Ocurrió hace algunos días: me regalaste una noche a tu lado. Para mí eso es el mejor regalo que me podés dar. Gracias a Dios hacía frío y eso motivó a dormir más abrazaditos, como me gusta.
Por la mañana te levantaste y te fuiste a hacer café. Otro regalazo porque no funciono sin la gran taza de café negro que religiosamente tomo al levantarme. Entonces sucedió: de manera instintiva, en ese lapso entre estar dormido y despertarse, me volví hacia el espacio en la cama que habías recién dejado, para aprovechar el calorcito de tu ausencia inmediata.

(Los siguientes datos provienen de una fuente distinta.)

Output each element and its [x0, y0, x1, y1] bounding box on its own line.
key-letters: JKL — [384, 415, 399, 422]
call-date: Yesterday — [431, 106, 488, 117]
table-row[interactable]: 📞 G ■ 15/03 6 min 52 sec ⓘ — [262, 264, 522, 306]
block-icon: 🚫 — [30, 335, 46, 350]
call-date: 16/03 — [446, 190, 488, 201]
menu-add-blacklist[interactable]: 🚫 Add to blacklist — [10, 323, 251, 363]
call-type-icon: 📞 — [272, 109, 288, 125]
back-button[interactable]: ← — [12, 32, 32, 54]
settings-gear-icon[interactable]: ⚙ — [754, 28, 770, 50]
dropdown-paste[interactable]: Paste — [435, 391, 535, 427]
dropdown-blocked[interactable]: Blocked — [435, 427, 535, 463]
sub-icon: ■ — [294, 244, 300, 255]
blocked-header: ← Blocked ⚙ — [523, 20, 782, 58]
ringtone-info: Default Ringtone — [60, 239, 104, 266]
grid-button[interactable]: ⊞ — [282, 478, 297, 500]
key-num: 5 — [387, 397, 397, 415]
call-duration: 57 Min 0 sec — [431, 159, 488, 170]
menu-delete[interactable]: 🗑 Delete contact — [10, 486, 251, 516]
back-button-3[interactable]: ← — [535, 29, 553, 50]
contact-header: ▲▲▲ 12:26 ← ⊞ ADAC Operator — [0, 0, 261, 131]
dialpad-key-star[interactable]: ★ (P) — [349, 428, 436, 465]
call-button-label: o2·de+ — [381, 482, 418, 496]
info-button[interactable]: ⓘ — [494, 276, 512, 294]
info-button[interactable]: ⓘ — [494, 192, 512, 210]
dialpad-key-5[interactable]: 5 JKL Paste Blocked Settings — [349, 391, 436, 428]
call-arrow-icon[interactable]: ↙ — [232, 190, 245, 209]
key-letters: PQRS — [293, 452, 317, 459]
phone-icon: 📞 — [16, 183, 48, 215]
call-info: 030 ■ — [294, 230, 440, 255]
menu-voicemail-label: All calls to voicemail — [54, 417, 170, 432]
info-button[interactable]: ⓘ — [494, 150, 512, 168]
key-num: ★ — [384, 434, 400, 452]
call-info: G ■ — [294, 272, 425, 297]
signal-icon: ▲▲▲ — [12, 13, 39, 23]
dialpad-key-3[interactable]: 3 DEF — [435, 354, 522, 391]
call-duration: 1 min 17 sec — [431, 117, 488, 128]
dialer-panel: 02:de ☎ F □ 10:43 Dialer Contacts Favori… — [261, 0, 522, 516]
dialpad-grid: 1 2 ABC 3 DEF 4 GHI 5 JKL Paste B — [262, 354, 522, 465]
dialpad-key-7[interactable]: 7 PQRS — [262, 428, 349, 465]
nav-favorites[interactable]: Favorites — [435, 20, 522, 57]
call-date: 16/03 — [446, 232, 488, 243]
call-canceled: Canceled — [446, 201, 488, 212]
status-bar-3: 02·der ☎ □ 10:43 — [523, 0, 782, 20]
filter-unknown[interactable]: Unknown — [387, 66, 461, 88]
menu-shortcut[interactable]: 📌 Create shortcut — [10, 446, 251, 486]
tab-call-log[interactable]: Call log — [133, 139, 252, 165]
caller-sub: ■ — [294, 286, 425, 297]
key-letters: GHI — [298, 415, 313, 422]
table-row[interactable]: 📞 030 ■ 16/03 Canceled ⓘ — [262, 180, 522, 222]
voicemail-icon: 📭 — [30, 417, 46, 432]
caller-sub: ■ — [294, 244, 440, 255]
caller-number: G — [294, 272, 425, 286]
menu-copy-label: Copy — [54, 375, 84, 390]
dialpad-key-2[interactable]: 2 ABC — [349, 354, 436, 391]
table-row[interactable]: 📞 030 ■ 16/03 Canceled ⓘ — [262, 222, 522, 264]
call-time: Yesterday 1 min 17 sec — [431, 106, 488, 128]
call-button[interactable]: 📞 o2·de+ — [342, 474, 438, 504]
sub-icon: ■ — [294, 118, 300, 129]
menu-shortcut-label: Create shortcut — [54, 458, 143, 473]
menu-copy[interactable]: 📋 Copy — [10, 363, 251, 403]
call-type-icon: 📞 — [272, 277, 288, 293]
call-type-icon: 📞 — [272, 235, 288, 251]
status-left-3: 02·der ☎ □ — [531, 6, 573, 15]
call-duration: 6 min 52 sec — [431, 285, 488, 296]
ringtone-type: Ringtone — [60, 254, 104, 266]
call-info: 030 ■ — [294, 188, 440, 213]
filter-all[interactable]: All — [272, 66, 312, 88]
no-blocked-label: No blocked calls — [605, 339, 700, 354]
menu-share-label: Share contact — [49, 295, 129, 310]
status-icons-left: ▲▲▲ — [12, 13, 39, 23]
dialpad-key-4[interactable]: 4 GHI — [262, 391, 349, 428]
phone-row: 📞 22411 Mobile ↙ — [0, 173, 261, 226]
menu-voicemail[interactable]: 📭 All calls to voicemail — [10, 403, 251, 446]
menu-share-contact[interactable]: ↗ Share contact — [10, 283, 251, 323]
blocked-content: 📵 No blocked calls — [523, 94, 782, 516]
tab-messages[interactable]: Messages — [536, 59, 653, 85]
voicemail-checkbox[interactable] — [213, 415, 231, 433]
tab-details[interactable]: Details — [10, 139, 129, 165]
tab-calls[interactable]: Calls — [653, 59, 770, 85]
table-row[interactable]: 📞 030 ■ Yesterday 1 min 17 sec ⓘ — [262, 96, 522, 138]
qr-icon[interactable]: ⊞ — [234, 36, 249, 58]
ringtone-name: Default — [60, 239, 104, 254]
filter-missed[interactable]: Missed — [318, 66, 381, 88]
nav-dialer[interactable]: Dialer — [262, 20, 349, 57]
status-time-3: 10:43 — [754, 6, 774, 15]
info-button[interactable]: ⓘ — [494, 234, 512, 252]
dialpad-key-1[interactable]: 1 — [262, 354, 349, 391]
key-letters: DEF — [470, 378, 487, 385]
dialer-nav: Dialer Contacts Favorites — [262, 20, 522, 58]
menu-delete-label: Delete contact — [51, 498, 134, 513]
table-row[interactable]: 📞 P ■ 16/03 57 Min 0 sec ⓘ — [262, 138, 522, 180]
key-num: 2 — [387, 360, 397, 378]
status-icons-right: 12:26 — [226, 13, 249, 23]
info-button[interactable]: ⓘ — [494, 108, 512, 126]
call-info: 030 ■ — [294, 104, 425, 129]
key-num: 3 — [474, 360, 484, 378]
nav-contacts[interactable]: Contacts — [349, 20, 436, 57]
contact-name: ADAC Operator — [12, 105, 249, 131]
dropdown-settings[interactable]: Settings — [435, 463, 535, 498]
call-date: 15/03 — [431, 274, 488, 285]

Lo hice y lo disfruté sin ser consciente del recuerdo, que me cayó de repente en un momento del día. Esta es la explicación: cuando era niño -que todavía lo sigo siendo en algunos aspectos-, solía esperar al momento en que mi papá se levantaba para correr a consumirme entre las cobijas que él recién había abandonado. A mi mamá, que usualmente seguía en la cama como por una hora más eso le molestaba, pero su enojo a mí ni me inmutaba -que mocoso más malcriado-.
Sentir su calor en la tibia cama era mágico. Era como sentirlo arropándome, abrazándome, era tenerlo para mí solo. ¡Me encantaba!
Tener tu calor en las sábanas, en la almohada, en la cama, sabiendo que te había tenido a mi lado toda la noche, fue volver a experimentar toda esa magia. ¡Fabuloso! -la palabra que según mi mamá más digo-.
Ahora me pregunto: ¿Por qué luego de tantos cuerpos que han dormido a mi lado solo con vos ocurrió esto? ¿Por qué cada vez que estamos solos siento que la ropa tiene su lugar pero no precisamente en nuestra intimidad? ¿Por qué cada beso que me das engrosa mi mejor colección de estampillas? ¿Y por qué las pastillas de violeta saben mejor cuando vienen de tu boca?
¡Que vengan más pastillas de violeta, que venga menos ropa y más intimidad y que pueda seguir disfrutando de la magia de tu calorcito!